Sudden cardiac death (SCD) continues to be one of the leading causes of mortality worldwide, with an annual incidence estimated at 250,000–300,000 in the United States and with the vast majority occurring in the setting of coronary disease. We performed a genome-wide association meta-analysis in 1,283 SCD cases and >20,000 control individuals of European ancestry from 5 studies, with follow-up genotyping in up to 3,119 SCD cases and 11,146 controls from 11 European ancestry studies, and identify the BAZ2B locus as associated with SCD (P = 1.8×10−10). The risk allele, while ancestral, has a frequency of ∼1.4%, suggesting strong negative selection and increases risk for SCD by 1.92–fold per allele (95% CI 1.57–2.34). We also tested the role of 49 SNPs previously implicated in modulating electrocardiographic traits (QRS, QT, and RR intervals). Consistent with epidemiological studies showing increased risk of SCD with prolonged QRS/QT intervals, the interval-prolonging alleles are in aggregate associated with increased risk for SCD (P = 0.006).

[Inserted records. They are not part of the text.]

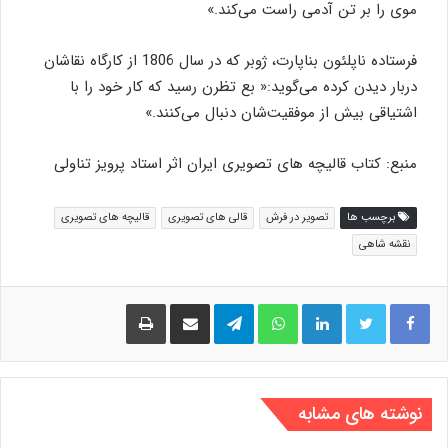
موی را بر تن آدمی راست می‌کند.»
فرستاده ناپلئون بناپارت، ژوبر که در سال 1806 از کارگاه نقاشان
دربار دیدن کرده می‌گوید:« بع تظرن رسید که کار خود را با
اشتیاقی بیش از موفقیت‌شان دنبال می‌کنند.»
منبع: کتاب قالیچه های تصویری ایران اثر استاد پرویز تناولی
برچسب ها
تصویر در فرش
قالی های تصویری
قالیچه های تصویری
نقشه شاهی
لینکدین
واتس آپ
تلگرام
اشتراک گذاری از طریق ایمیل
چاپ
نوشته های مشابه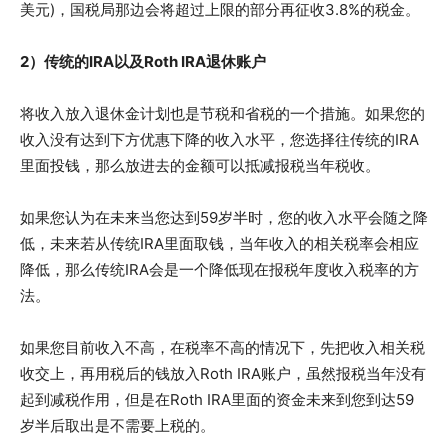
美元)，国税局那边会将超过上限的部分再征收3.8%的税金。
2）传统的IRA以及Roth IRA退休账户
将收入放入退休金计划也是节税和省税的一个措施。如果您的
收入没有达到下方优惠下降的收入水平，您选择往传统的IRA
里面投钱，那么放进去的金额可以抵减报税当年税收。
如果您认为在未来当您达到59岁半时，您的收入水平会随之降
低，未来若从传统IRA里面取钱，当年收入的相关税率会相应
降低，那么传统IRA会是一个降低现在报税年度收入税率的方
法。
如果您目前收入不高，在税率不高的情况下，先把收入相关税
收交上，再用税后的钱放入Roth IRA账户，虽然报税当年没有
起到减税作用，但是在Roth IRA里面的资金未来到您到达59
岁半后取出是不需要上税的。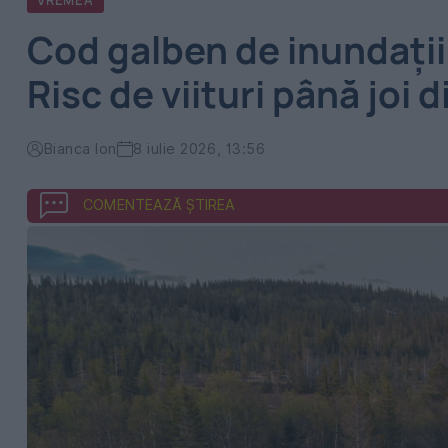
VREMEA
Cod galben de inundații 
Risc de viituri până joi 
Bianca Ion
8 iulie 2026, 13:56
COMENTEAZĂ ȘTIREA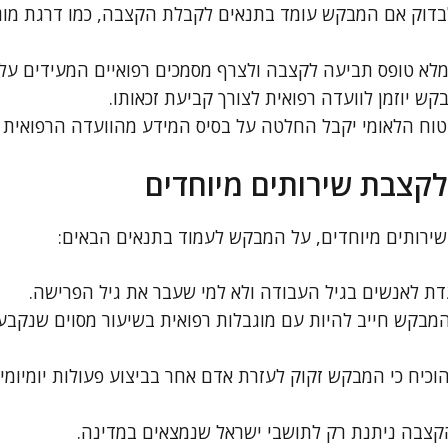
דוק אם המבקש עומד בתנאים לקבלת הקצבה, כמו דרגת מוגב
לא טופס תביעה לקצבה ולצרף מסמכים רפואיים המעידים על 
ש יוזמן לוועדה רפואית לצורך קביעת זכאותו.
וח הלאומי יקבל החלטה על בסיס המידע מהוועדה הרפואית ו
לקצבת שירותים מיוחדים
 שירותים מיוחדים, על המבקש לעמוד בתנאים הבאים:
דת לאנשים בגיל העבודה ולא למי שעבר את גיל הפרישה.
המבקש חייב להיות עם מוגבלות רפואית בשיעור מסוים שנקבע 
וכיח כי המבקש זקוק לעזרת אדם אחר בביצוע פעולות יומיומיו
קצבה ניתנת רק לתושבי ישראל שנמצאים במדינה.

Family studies have clearly demonstrated a role for genes in modifying risk for sudden cardiac death (SCD), however genetic studies have been limited by available samples. Here we have assembled over 4,400 SCD cases with >30,000 controls, all of European ancestry, and utilize a two-stage study design. In the first stage, we conducted an unbiased genome-wide scan in 1,283 SCD cases and >20,000 controls, and then performed follow-up genotyping in the remainder of the samples. We demonstrate strong association to a region of the genome not previously implicated in SCD, the BAZ2B locus, which contains 3 genes not previously known to play a role in cardiac biology. In addition, we used the genome-wide scan data to test a focused hypothesis that genetic variants that modulate ECG traits associated with SCD (QT, QRS, and RR intervals) also modify risk for SCD, and we demonstrate that QT- and QRS-prolonging alleles are, as a group, associated with increased risk of SCD. Taken together, these findings begin to elucidate the genetic contribution to SCD susceptibility and provide important targets for functional studies to investigate the etiology and pathogenesis of SCD.